[Screenshot grounding data]
========

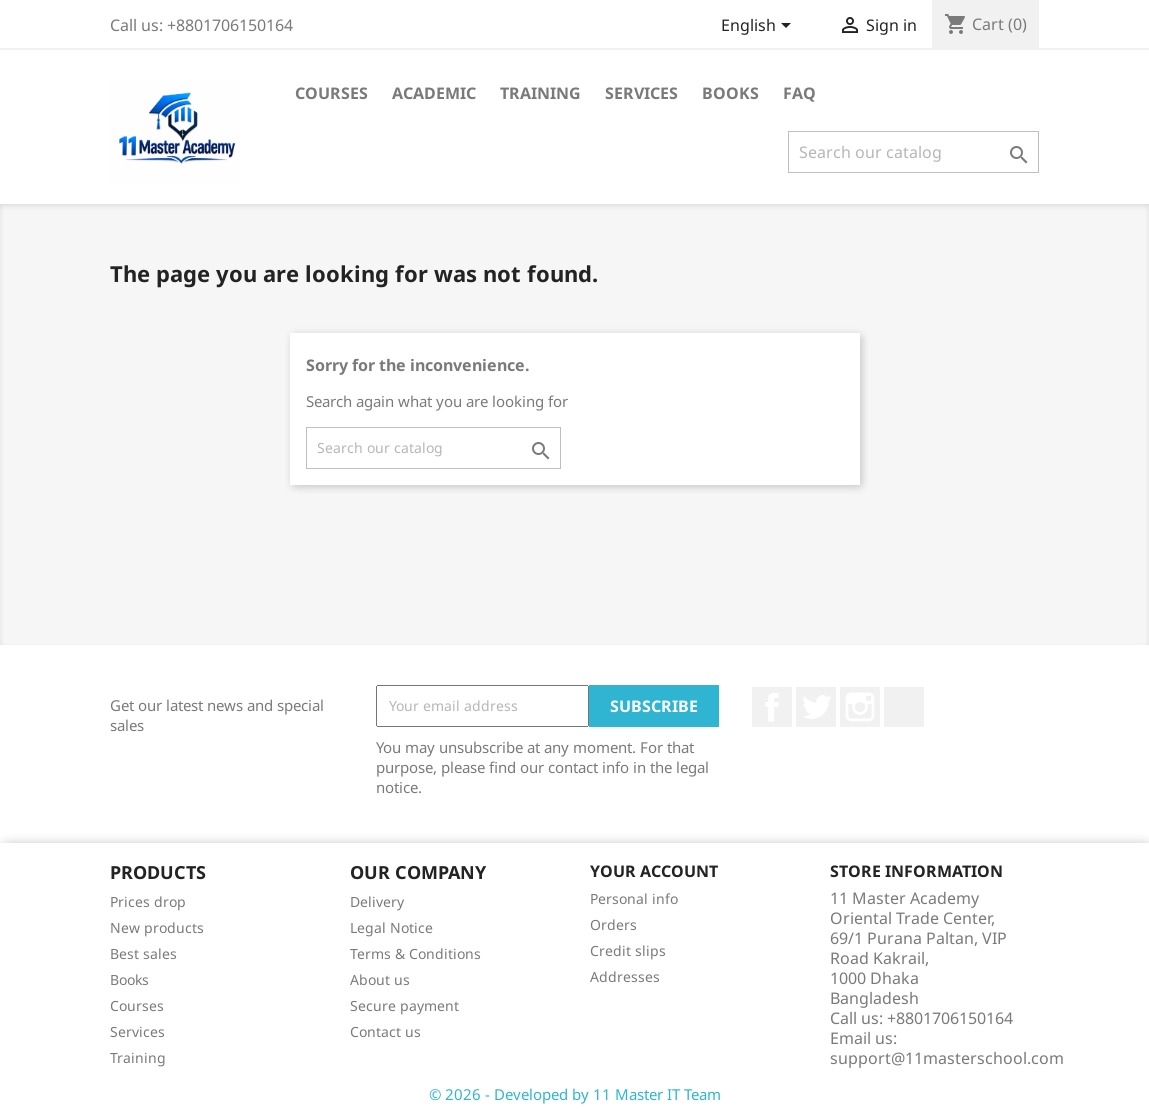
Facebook (772, 707)
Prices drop (148, 901)
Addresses (625, 976)
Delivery (377, 901)
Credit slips (628, 950)
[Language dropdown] (759, 27)
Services (641, 93)
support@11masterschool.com (947, 1058)
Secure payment (404, 1005)
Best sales (143, 953)
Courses (331, 93)
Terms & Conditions (415, 953)
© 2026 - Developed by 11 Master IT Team (575, 1094)
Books (730, 93)
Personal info (634, 898)
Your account (654, 871)
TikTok (904, 707)
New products (157, 927)
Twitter (816, 707)
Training (540, 93)
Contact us (385, 1031)
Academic (434, 93)
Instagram (860, 707)
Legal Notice (391, 927)
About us (380, 979)
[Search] (913, 152)
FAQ (799, 93)
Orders (613, 924)
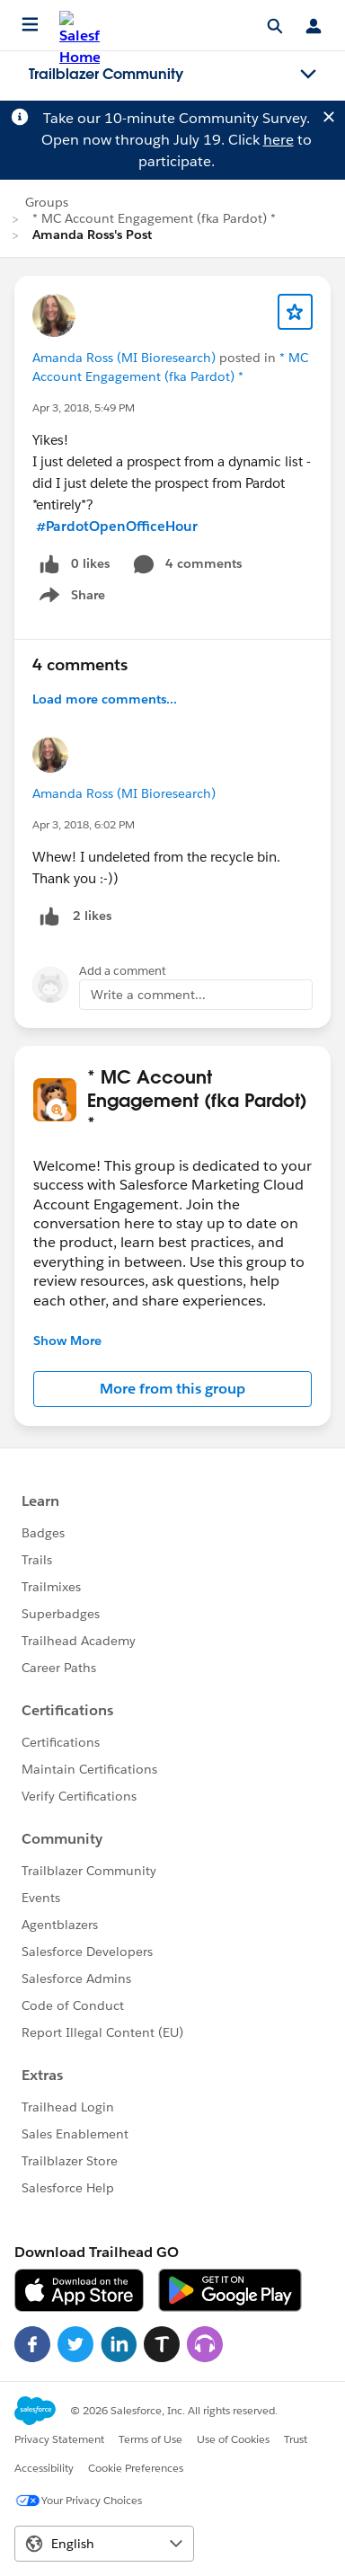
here (278, 139)
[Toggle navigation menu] (308, 74)
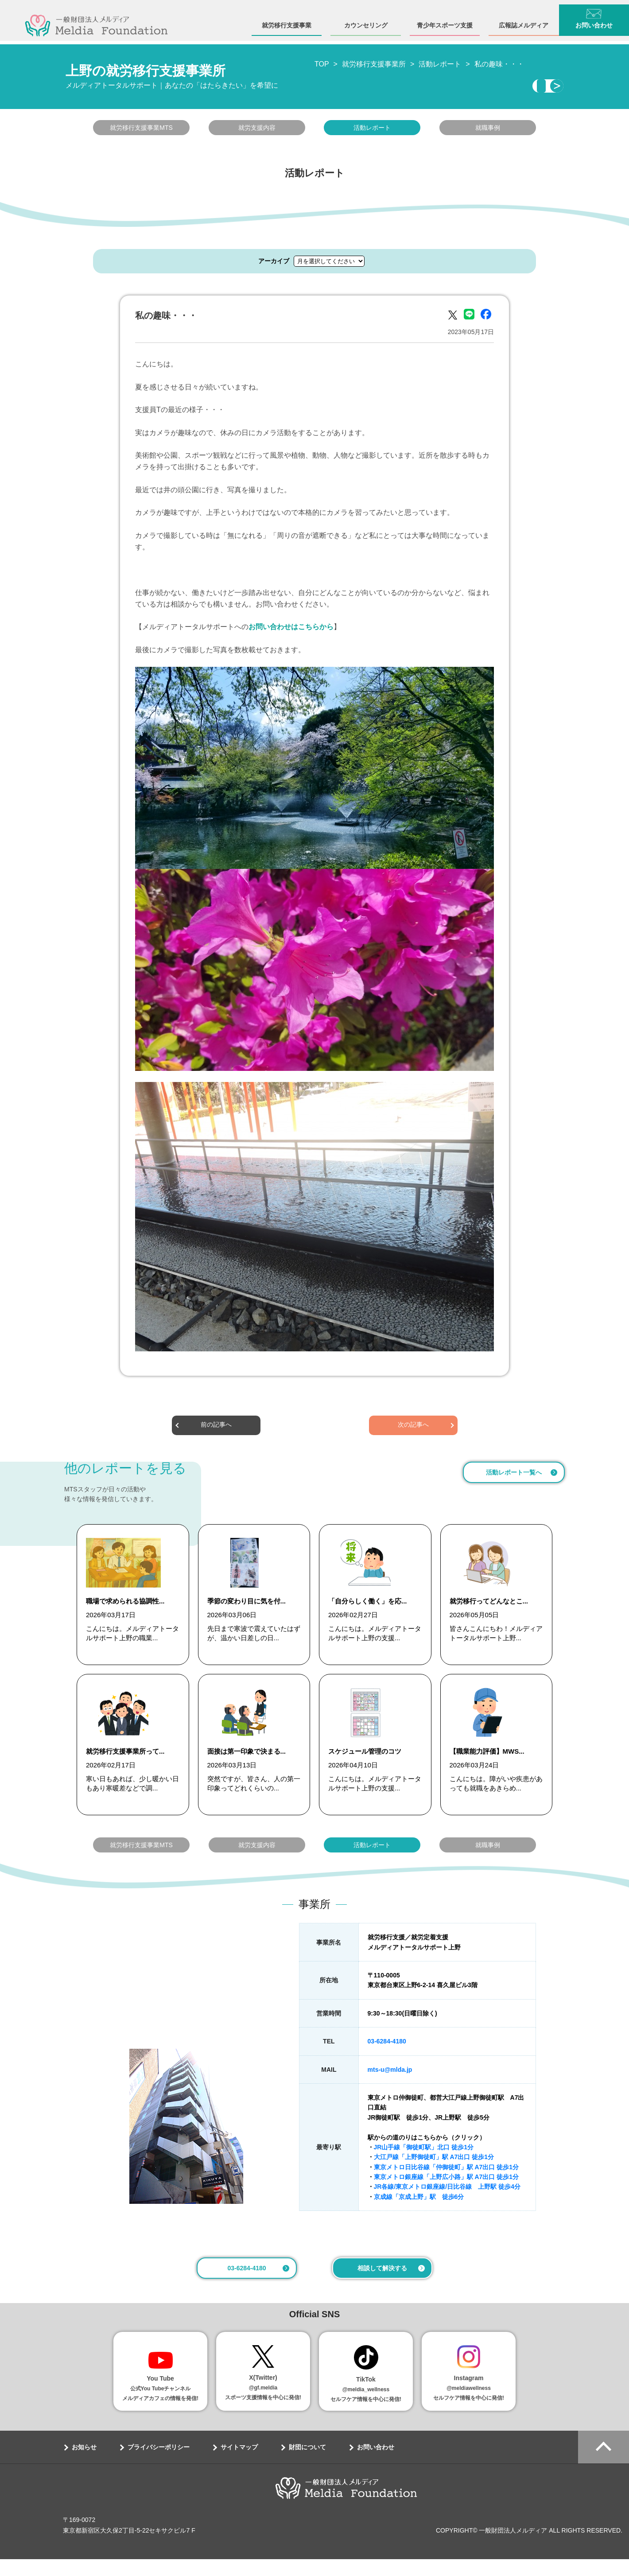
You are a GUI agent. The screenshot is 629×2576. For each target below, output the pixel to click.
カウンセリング (366, 20)
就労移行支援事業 (286, 20)
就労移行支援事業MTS (141, 130)
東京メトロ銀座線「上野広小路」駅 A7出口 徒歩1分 (446, 2193)
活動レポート (372, 130)
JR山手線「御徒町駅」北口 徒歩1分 (424, 2163)
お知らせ (84, 2463)
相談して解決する (382, 2284)
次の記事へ (413, 1427)
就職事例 (487, 130)
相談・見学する (482, 87)
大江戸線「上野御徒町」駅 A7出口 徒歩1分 (434, 2173)
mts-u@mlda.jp (390, 2086)
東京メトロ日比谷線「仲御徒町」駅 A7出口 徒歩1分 (446, 2183)
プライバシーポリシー (159, 2463)
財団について (307, 2463)
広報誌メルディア (523, 20)
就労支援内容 (257, 130)
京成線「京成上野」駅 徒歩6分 (419, 2213)
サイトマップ (239, 2463)
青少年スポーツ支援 (445, 20)
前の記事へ (216, 1427)
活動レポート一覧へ (514, 1475)
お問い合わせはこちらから (291, 629)
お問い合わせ (375, 2463)
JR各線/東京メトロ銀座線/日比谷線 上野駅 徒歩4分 (447, 2203)
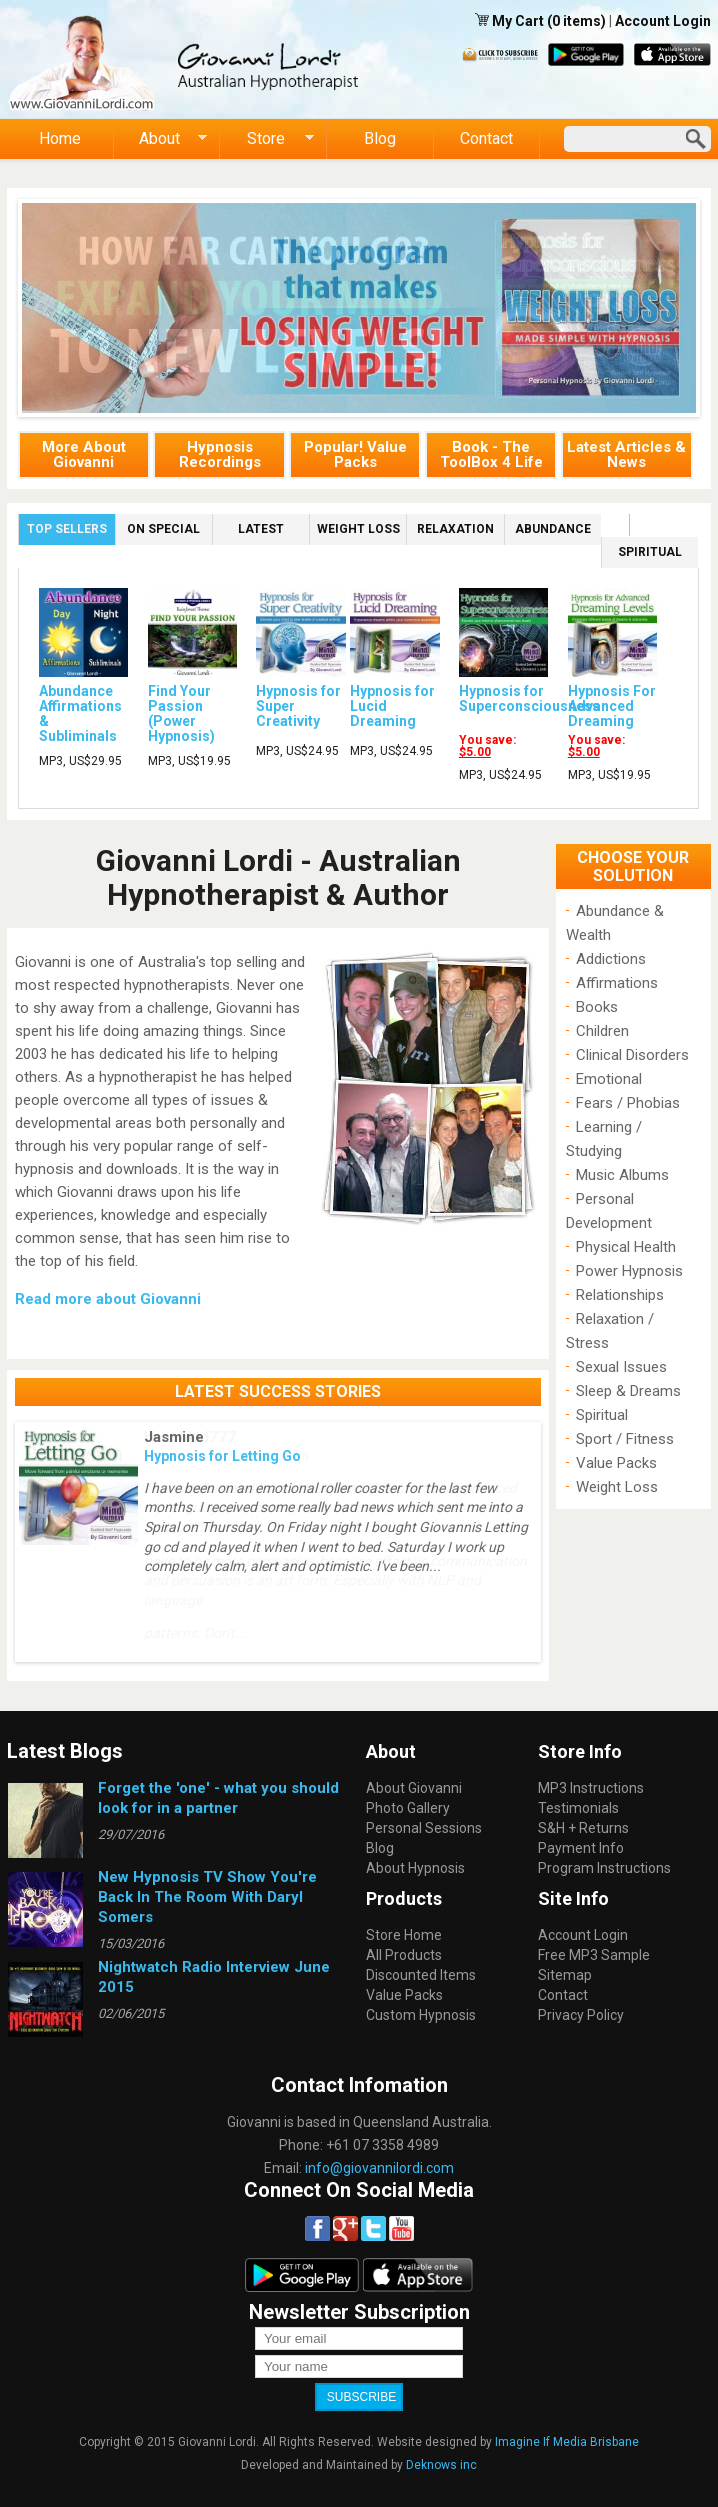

========

» WHAT IS EXPECTED
Return each entry above unchanged. Leave the pictures out.

» ANSWER
Facebook (772, 707)
Prices drop (148, 901)
Addresses (625, 976)
Delivery (377, 901)
Credit slips (628, 950)
[Language dropdown] (759, 27)
Services (641, 93)
support@11masterschool.com (947, 1058)
Secure payment (404, 1005)
Best sales (143, 953)
Courses (331, 93)
Terms & Conditions (415, 953)
© 2026 - Developed by 11 Master IT Team (575, 1094)
Books (730, 93)
Personal info (634, 898)
Your account (654, 871)
TikTok (904, 707)
New products (157, 927)
Twitter (816, 707)
Training (540, 93)
Contact us (385, 1031)
Academic (434, 93)
Instagram (860, 707)
Legal Notice (391, 927)
About us (380, 979)
[Search] (913, 152)
FAQ (799, 93)
Orders (613, 924)
here (278, 139)
[Toggle navigation menu] (308, 74)
You are a GUI agent. The screenshot is 629×2576. For each target below, output the pixel to click.
カウンセリング (366, 20)
就労移行支援事業 (286, 20)
就労移行支援事業MTS (141, 130)
東京メトロ銀座線「上野広小路」駅 A7出口 徒歩1分 (446, 2193)
活動レポート (372, 130)
JR山手線「御徒町駅」北口 徒歩1分 (424, 2163)
お知らせ (84, 2463)
相談して解決する (382, 2284)
次の記事へ (413, 1427)
就職事例 (487, 130)
相談・見学する (482, 87)
大江戸線「上野御徒町」駅 A7出口 徒歩1分 (434, 2173)
mts-u@mlda.jp (390, 2086)
東京メトロ日比谷線「仲御徒町」駅 A7出口 徒歩1分 (446, 2183)
プライバシーポリシー (159, 2463)
財団について (307, 2463)
広報誌メルディア (523, 20)
就労支援内容 (257, 130)
京成線「京成上野」駅 徒歩6分 (419, 2213)
サイトマップ (239, 2463)
青少年スポーツ支援 (445, 20)
前の記事へ (216, 1427)
活動レポート一覧へ (514, 1475)
お問い合わせはこちらから (291, 629)
お問い合わせ (375, 2463)
JR各線/東京メトロ銀座線/日比谷線 上野駅 徒歩4分 (447, 2203)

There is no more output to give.